How can I improve performance of this row_number() ranking window function query?


Table user_power_rank:

name type pk
id string 1
userid integer 0
power integer 0
atime integer 0

Indexes of this table:

index name columns
i_power_desc_atime_asc power desc, atime asc
i_id_power id, power

Query to get user rank:

SELECT * FROM (
  SELECT id,power,row_number() OVER (ORDER BY power DESC, atime ASC) ranking
  FROM user_power_rank
) WHERE id="the-data-id"

Run time of this query:

data count avg query time(ms)
10000 17.81
50000 101.32
100000 218.69

Performance is bad. Query plan:

id parent detail
2 0 CO-ROUTINE SUBQUERY 1
5 2 CO-ROUTINE SUBQUERY 3
9 5 SCAN user_rank_power USING INDEX i_power_desc_atime_asc
24 2 SCAN SUBUERY 3
63 0 SCAN SUBQUERY 1

How do I optimize performance?


Solution

  • Since your ranking is simply the global row_number(), it is equivalent to the number of rows that do sort "above". Instead of establishing the row_number() for all rows and then picking one result, we can count the number of rows that sort "above" that row for that exact sort-order; that number of rows is the value row_number() would have had.

    SELECT id, power,
           (SELECT COUNT(*)
            FROM user_power_rank AS inner
            WHERE (inner.power > user_power_rank.power
                   OR (inner.power = user_power_rank.power
                       AND inner.atime <= user_power_rank.atime))) AS ranking
    FROM user_power_rank
    WHERE id = ?;
    

    For 200,000 rows in user_power_rank the above query executes in 0.04s instead of 0.24s; for 1,000,000 rows it executes in 0.18s instead of 1.6s. Your mileage may vary depending on values for power are distributed.

    One needs to be careful about how NULL-values would have been treated by ORDER BY compared to >/<, if NULL-values in power/atime are allowed at all.

    Notice that in the construction of this query

    • inner.power > user_power_rank.power is equivalent to OVER (ORDER BY power DESC)
    • OR (inner.power = user_power_rank.power AND inner.atime <= user_power_rank.atime) is equivalent to OVER (..., atime ASC), but only for those values where power does not establish an order (because the values are equal).

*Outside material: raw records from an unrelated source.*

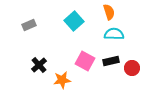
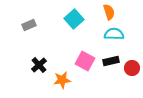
cyan square: moved 2 px up
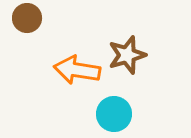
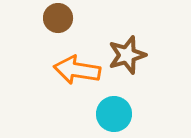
brown circle: moved 31 px right
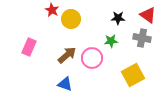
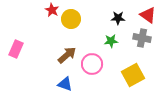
pink rectangle: moved 13 px left, 2 px down
pink circle: moved 6 px down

    Also notice that with the original query there is ambiguity with respect to the value of ranking if there are multiple rows with the same (power, atime)-values; this would have been solved by OVER (ORDER BY power DESC, atime ASC, id) (notice id at the bottom of the sort-tree) to guarantee unambiguous order. This ambiguity is preserved with this query, which may cause it to return different result than OP's query. This is not an error, the exact sort-order had been ambiguous to begin with.